Horse Creek rain storm
And, Wyoming brings me to the title of this blog--how to explain it.  How to explain why I love Wyoming.  I could say it's the breath-taking, wide open vistas, mountains blurry and blued in the distance.  I could say it's the harsh, often unforgiving landscape colored in faded yellows, reds, greens, and browns that has its own, unique, compelling beauty in the twisted and mangled shapes created from eons of geologic activity.  I could say it is the mountains that rise in the distance, becoming more and more clear and intimidating as you approach them, capped year round with snow and glaciers.  I could say it's the way the ever present wind seems to whisper my name as it hisses through the pines, or rustles across the sagebrush.  I could say it's all of those things, but it's so much more.  

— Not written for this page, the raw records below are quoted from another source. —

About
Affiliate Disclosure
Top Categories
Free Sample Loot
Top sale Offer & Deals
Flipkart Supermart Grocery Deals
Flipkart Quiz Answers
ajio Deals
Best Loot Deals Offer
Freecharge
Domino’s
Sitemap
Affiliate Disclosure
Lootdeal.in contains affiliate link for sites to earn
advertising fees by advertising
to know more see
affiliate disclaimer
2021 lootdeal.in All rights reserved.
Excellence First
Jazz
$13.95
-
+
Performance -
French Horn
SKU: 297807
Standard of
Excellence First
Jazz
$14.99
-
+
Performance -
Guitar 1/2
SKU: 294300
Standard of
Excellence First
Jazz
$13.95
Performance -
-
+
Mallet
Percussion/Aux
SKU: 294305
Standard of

church at Frontier Prison town in Laramie, WY
It's those things added to the first time Ken took me there, over twenty years ago. It was if something deep in my soul was finally at peace, finally calm, and whispered with profound relief, "I'm finally home."  No, I've never lived there in this lifetime, but that first trip, and every one subsequent to Wyoming--namely the area near and around Laramie--has been a homecoming. It is this place that holds my soul so much more firmly than even the sagebrush can cling to such barren ground as it buries its roots deep into that alkali soil.  It is this place that calls to me, over and over, urging me to come home.  It is in this place that I am most at peace, most calm, and here that I am able to nourish my starving soul.  

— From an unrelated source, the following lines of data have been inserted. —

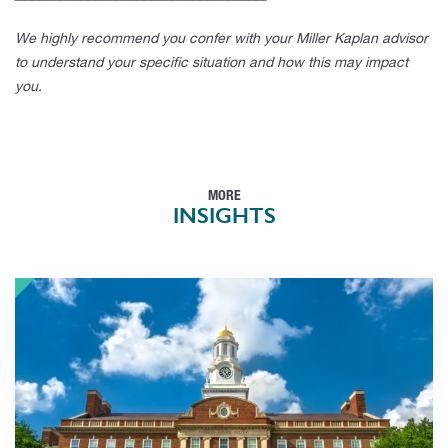
We highly recommend you confer with your Miller Kaplan advisor
to understand your specific situation and how this may impact
you.
MORE
INSIGHTS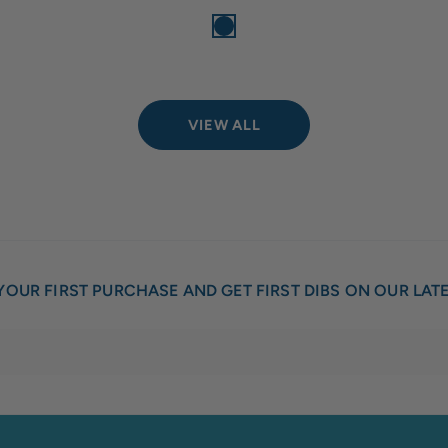
VIEW ALL
YOUR FIRST PURCHASE AND GET FIRST DIBS ON OUR LAT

When I first started writing, it was never a question of where--or when--my romances would be set.  I knew they would happen in Wyoming.  So, I dug out all the old maps my grandmother had collected over her fifty years of automobile tours (that's what she called them and I've always loved the sense of adventure and romance just that phrase creates), and on a map of Wyoming from the mid 40s, I found a little town called "Federal."  There isn't another Federal anywhere in the US.  Federal still exists on the maps of Wyoming, though now it is little more than a wide spot on a spur of the Burlington-Northern Railroad.  I think, I brought Federal to life a lot sooner than it actually came into being, and I probably gave Federal a lot more inhabitants that it ever had.  Call that "poetic license."

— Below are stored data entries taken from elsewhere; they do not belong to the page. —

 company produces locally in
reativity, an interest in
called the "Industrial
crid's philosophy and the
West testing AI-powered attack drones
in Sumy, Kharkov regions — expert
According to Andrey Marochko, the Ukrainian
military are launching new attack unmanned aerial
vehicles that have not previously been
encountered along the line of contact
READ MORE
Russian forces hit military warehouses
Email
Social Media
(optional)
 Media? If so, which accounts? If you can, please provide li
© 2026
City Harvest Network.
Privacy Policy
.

You'll probably note, when "The Devil's Own Desperado" is published by The Wild Rose Press, that my deep love of this place, this wild, wonderful, incredibly unforgiving, fantastically beautiful place we call Wyoming shines through.  It takes a special breed to live in Wyoming, even today.  In the era of the cowboy, it took someone incredibly resilient and strong.  Amelia is that resilient and Colt is definitely that strong.